Gallagher’s decision comes just days after he cast one of three “no” votes on the impeachment of Homeland Security Secretary Alejandro Mayorkas. The attempt fell short by one vote.
After the vote, Gallagher wrote an op-ed in the Wall Street Journal to justify his vote. He wrote that impeachment wouldn’t stop migrants from crossing the border. But lowering the impeachment bar even below the bar set by Speaker Nancy Pelosi in the Trump impeachments just invites even more misuse of the impeachment clause.
In Gallagher’s statement explaining why he declined to run again, he cited the Jeffersonian idea of term limits.
“The Framers intended citizens to serve in Congress for a season and then return to their private lives,” Gallagher said. “Electoral politics was never supposed to be a career and, trust me, Congress is no place to grow old. And so, with a heavy heart, I have decided not to run for re-election.”
Gallagher also cited his belief he had done enough.
“I really just feel like I’ve accomplished much more than I even thought I could when I set out, and I firmly don’t believe that the best use for the next chapter of my career is staying in Congress for another decade,” Gallagher said in an interview.
The 39-year-old Gallagher was first elected in 2016 and was seen as one of the rising stars of the party. The former intelligence officer and retired Marine has made congressional reform and national security his specialties.

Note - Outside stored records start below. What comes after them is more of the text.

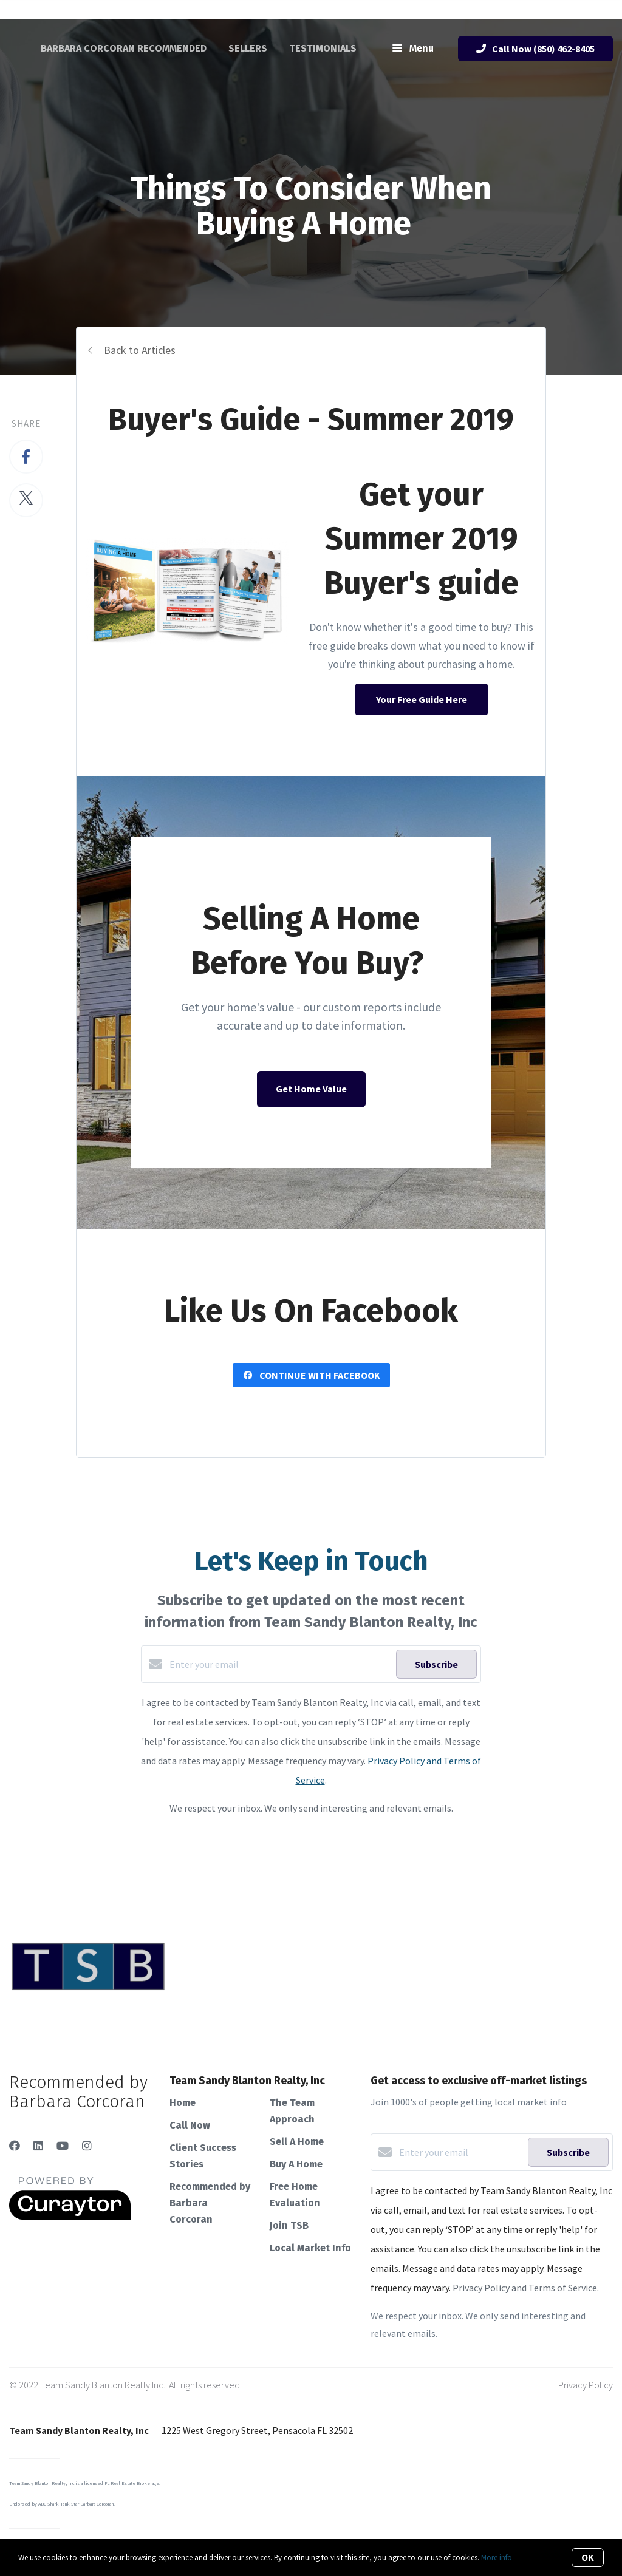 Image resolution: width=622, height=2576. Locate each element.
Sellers (247, 48)
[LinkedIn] (38, 2146)
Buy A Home (296, 2164)
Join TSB (289, 2225)
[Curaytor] (70, 2217)
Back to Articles (140, 350)
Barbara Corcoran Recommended (124, 48)
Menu (413, 49)
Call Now (189, 2125)
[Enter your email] (279, 1664)
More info (496, 2557)
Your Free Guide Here (421, 699)
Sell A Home (297, 2141)
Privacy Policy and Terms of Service (525, 2288)
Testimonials (323, 48)
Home (182, 2103)
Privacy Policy (585, 2385)
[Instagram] (87, 2146)
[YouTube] (62, 2146)
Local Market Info (310, 2248)
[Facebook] (14, 2146) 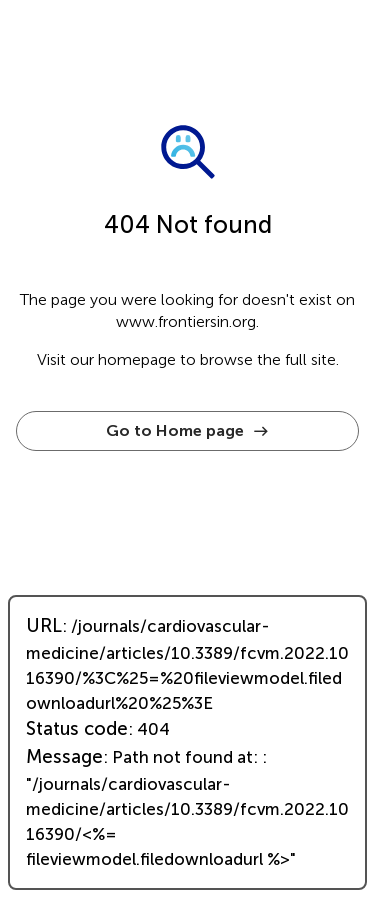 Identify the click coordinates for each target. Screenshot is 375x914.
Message (64, 757)
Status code (77, 729)
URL (44, 626)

Milwaukee Journal Sentinel:
Still, Gallagher’s announcement came with little warning. The Green Bay Republican in his eight years in Congress established himself as one of Capitol Hill’s top national security and foreign policy hawks and had been on the rise in Washington as the youngest committee chair in recent history.

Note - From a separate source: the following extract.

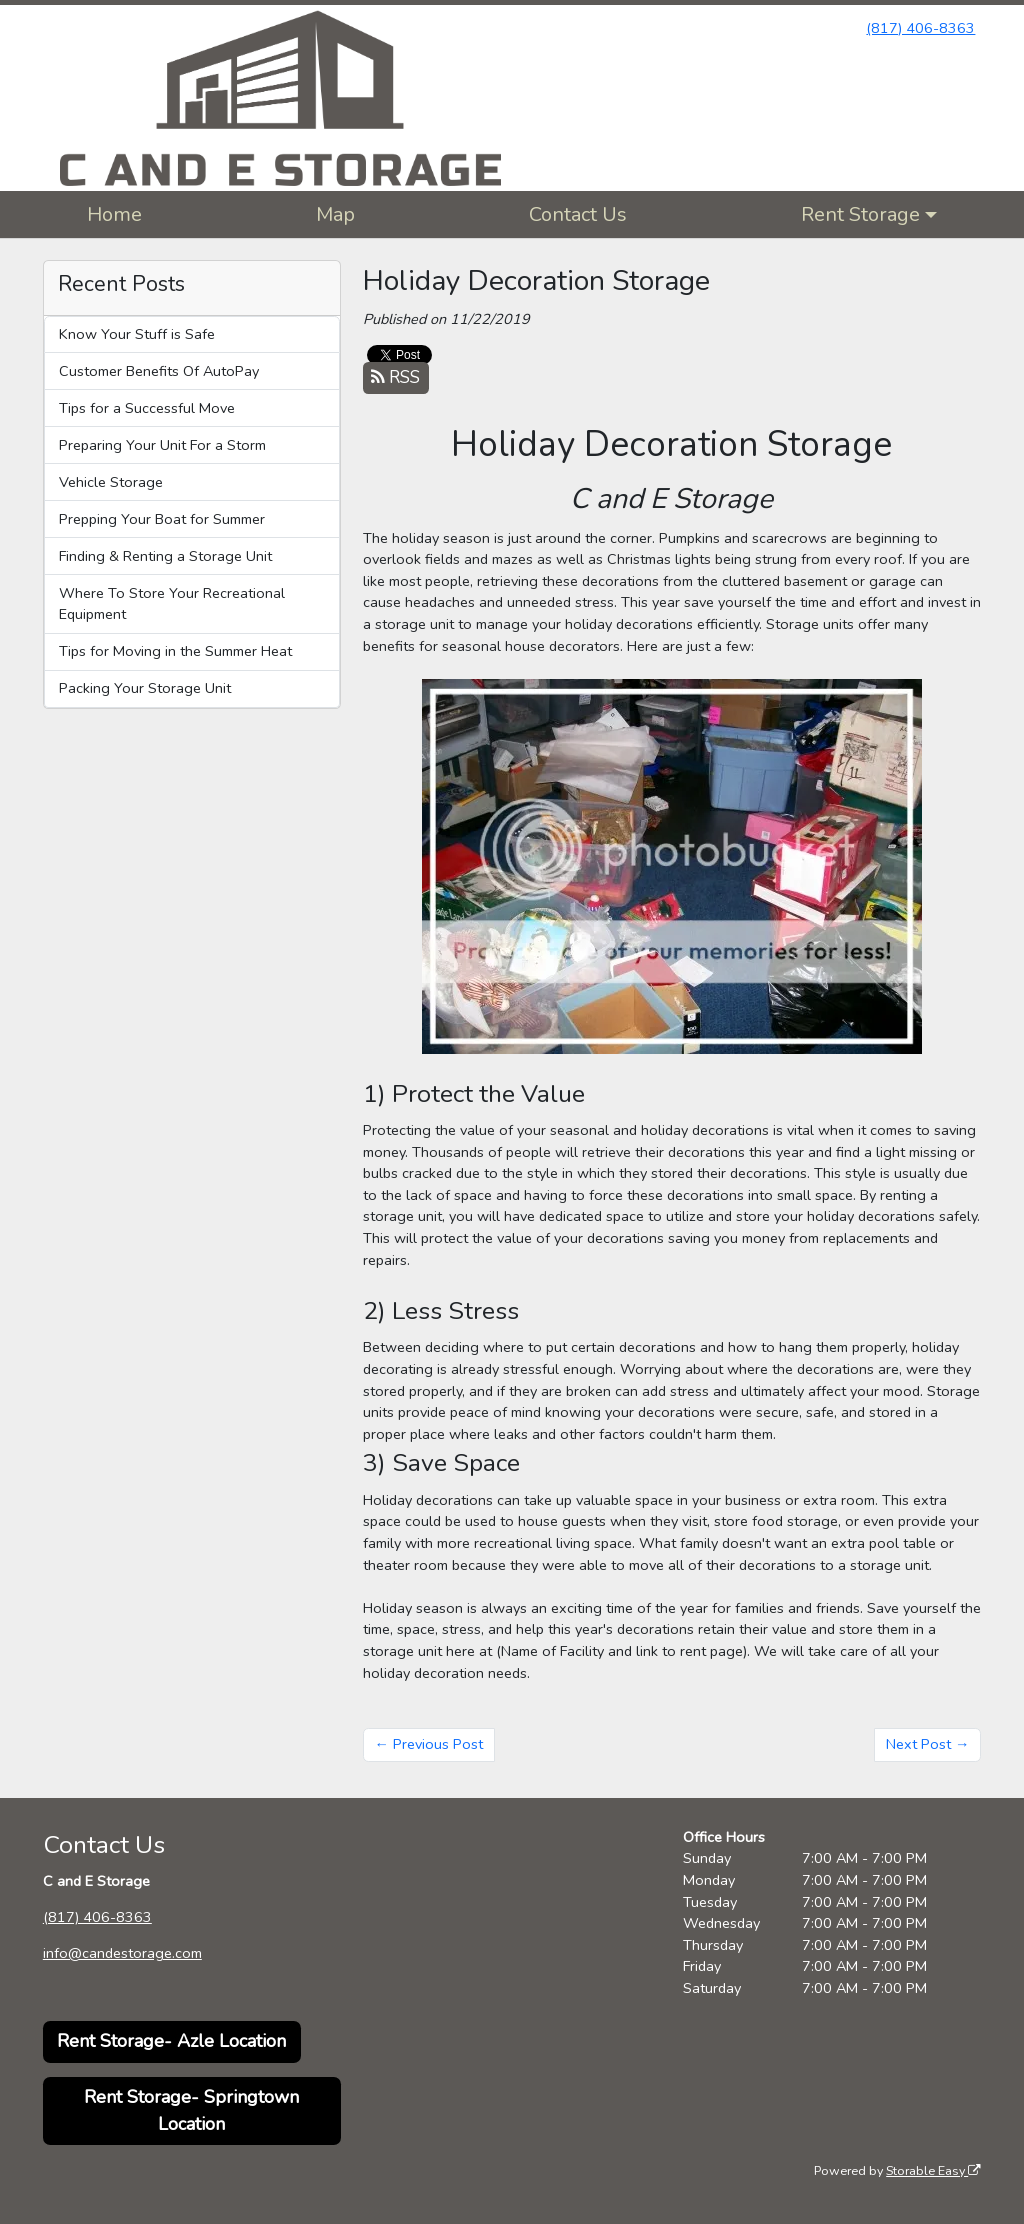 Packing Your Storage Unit (145, 688)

He was tapped last year to lead the select committee working to counter the influence of the Chinese Communist Party — one of Congress’ most high-profile committees. And he was a top choice for Republicans to run for Senate in 2024 before he pulled his name from consideration last summer.
The Eighth Congressional District is deep red; Gallagher won his last race by 25 points. Just hours after Gallagher’s announcement, former state Senator Roger Roth, an Appleton Republican who ran for lieutenant governor in 2022, said he would run for the seat.
He calls himself a “proven conservative fighter.”
“We must solidify our border and strengthen our national security, our economy, and our traditional values,” Roth said in a statement. “Our federal government is failing us. It is our duty to preserve and protect our great nation now and for our future.”
Other Republicans are expected to join what will be a crowded field.